To do> The word "POSTINGAN" occurs in some of the lines below; copy each of those lines.

The data>
-*-
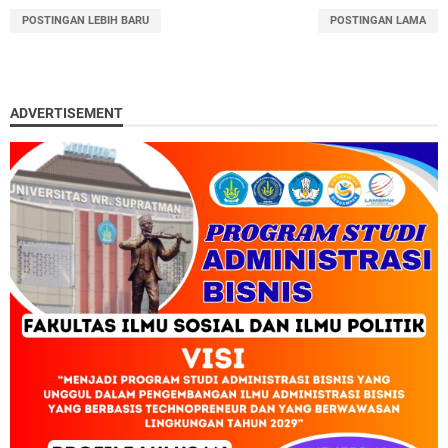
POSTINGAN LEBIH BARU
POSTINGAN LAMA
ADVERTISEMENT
-*-
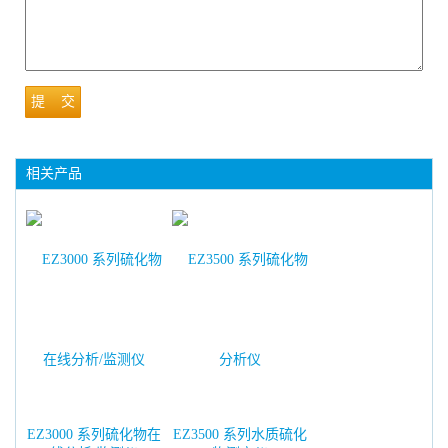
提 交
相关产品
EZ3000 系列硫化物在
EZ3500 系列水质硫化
-*-
Response box>
POSTINGAN LEBIH BARU
POSTINGAN LAMA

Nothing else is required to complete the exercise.